La Generalitat se agarra a que el Gobierno español no apoya esta iniciativa para culparle de la situación de Igualada y los ayuntamientos colindantes. Pero ya se empieza a ver hartazgo de la población. Incluso el alcalde de Igualada, Marc Castells, de JxCAT, dejó ayer que se notase el hartazgo: "Parece que alguien ha echado el candado y luego han tirado la llave".

El alcalde, de JxCAT, deja ya que se note su hartazgo: "Parece que alguien ha echado el candado y luego han tirado la llave"

Castells ha ido cambiando el discurso a medida que el confinamiento se prolonga. Sigue alineado con la Generalitat, con la que intenta no desentonar pero ahora pone el acento en que se hagan test a toda la población y no tanto en que el confinamiento sea duro, como mantienen desde Palau. Pero para eso harían falta 70.000 test. Y la Generalitat lo esperaba para el día de hoy. Y solo 100.000 unidades.

Con una crisis de nuevo cuño, como es el caso de la del coronavirus, es lógico cometer errores. El problema es cuando no se reconocen o cuando se intentan endosar a otras administraciones. En el caso de Igualada, el confinamiento lo decidió la Generalitat y así lo publicó en el DOGC, el diario oficial autonómico. En su momento no podía saberse, pero a medida que pasan los días se hacen más obvios.

Así, los errores serían los siguientes:

1. No confinar el hospital

El brote surgió en el Hospital de Igualada después de que miembros de su personal acudiesen a una cena de jubilación en la que había 80 personas. Pero la Generalitat optó por confinar la ciudad y ayuntamientos adyacentes. La medida era espectacular pero tal vez no la más eficiente cuando el Hospital de Igualada, que la consejera Alba Vergès calificó al principio de la crisis como "comprometido", era el principal problema. Pero siguió abierto y ha provocado que se extendiese la enfermedad. Y si bien la tasa de mortalidad es muy superior que en el resto de Cataluña, el porcentaje de casos en zona es muy similar a la catalana.

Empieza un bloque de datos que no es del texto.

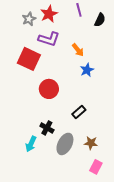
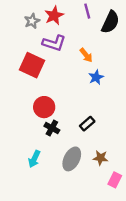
black semicircle: (100, 20) -> (110, 22), size x1.5
red circle: (49, 89) -> (44, 107), moved
black cross: (47, 128) -> (52, 128), moved
pink rectangle: (96, 167) -> (115, 180), moved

2. Evitar pedir ayuda al Ejército

Si en algún sitio hacía falta un hospital de campaña, ese sitio era Igualada. La Generalitat ya ha montado dos: uno en un antiguo edificio de la Mutua de Igualada y otro en un polideportivo. Pero se ha tardado 15 días. El Ejército español hubiera sido la solución fácil para dar una alternativa al hospital que no se cerró.

3. Mal cálculo de las consecuencias

Al aplicar el aislamiento de Igualada no se pensó en que había unos 20.000 ciudadanos que vivían en Igualada pero trabajaban fuera de la ciudad. Estos no pueden trabajar y están perdiendo sus sueldos. Los ayuntamientos implicados han pedido a la Generalitat que les tramite una baja temporal pero la administración catalana ha derivado este objetivo en el Ministerio de Trabajo pero las bajas no llegan. El ministerio está saturado en la tramitación, literal, de miles de ERTE. La propia 'consellera' de Presidència, Meritxell Budó, ha reconocido que hay que buscar una solución para este colectivo que lleva dos semanas sin poder ir a trabajar y en muchos casos sin ingresos. La Generalitat tampoco otorga prestación alguna a este colectivo.

4. El corredor

Los empresarios de la ciudad pidieron un corredor para sacar su producción y que pudiesen entrar material y suministros. La Generalitat siempre ha querido paralizar esta actividad, que se mantiene viva por empresas con sede en la zona y que operan con trabajadores que ya se encuentran confinados en el perímetro. La Generalitat nunca ha explicado cómo funciona este corredor, pero las empresas han seguido operando, por tanto, el confinamiento "duro" no era tal, aunque de cara al Gobierno español se hace creer lo contrario.

Con todo esto, la distancia entre los poderes locales está cada vez más lejos de la Generalitat. Aunque no lo dicen abiertamente se oponen a la clausura total de la actividad, porque la economía de Igualada ya se está resintiendo. Mientras, la Generalitat sigue obviando estas problemáticas y lo soluciona todo por la vía rápida: la culpa es de Madrid.